After reading the entries below, report how many lines have the string "Mavericks" in them, giving the number alone.

Top of Data

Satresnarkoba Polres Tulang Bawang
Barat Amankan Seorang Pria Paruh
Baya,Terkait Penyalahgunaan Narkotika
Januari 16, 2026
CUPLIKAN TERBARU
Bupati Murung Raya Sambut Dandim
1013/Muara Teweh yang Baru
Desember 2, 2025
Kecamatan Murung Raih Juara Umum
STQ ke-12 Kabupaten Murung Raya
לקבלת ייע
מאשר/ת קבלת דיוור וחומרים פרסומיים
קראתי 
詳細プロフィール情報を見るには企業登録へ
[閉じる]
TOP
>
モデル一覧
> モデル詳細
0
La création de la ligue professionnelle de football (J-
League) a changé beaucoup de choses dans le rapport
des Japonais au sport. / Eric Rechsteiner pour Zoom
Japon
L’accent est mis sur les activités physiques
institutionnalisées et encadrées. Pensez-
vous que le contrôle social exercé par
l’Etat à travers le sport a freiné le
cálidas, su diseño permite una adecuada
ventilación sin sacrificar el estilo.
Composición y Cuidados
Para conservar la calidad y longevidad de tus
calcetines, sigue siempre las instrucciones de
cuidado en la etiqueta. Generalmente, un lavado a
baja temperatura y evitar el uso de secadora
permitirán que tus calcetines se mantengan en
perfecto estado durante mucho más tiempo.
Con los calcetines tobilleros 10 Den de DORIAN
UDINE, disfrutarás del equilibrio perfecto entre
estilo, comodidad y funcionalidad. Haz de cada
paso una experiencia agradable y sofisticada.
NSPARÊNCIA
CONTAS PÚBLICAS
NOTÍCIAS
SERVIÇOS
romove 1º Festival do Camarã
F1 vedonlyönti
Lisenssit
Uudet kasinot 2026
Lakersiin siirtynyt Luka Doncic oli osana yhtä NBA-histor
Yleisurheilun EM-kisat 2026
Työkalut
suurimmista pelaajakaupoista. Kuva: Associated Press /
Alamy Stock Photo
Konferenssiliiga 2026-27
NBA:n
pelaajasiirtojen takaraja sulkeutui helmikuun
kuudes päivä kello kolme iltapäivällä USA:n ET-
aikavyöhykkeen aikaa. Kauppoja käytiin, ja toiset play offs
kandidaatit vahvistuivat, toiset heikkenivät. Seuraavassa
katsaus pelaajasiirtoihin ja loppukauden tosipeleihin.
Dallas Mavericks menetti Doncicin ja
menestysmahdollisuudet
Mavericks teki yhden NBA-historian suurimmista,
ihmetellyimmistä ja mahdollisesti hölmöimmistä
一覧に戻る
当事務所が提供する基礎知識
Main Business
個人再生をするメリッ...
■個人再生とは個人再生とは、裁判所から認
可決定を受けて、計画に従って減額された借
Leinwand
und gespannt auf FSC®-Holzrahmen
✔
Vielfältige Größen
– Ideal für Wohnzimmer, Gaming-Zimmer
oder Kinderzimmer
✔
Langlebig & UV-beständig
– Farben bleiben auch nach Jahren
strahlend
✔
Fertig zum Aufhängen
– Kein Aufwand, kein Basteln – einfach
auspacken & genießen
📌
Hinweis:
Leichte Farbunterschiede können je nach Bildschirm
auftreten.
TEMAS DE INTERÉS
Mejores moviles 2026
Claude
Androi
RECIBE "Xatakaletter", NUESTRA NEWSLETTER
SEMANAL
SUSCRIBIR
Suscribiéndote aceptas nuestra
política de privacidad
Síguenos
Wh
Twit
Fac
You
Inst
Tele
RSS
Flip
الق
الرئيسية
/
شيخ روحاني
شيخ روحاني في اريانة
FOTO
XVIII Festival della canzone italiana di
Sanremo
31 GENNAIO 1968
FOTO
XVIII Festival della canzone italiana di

Bottom of Data

Written solution -> 2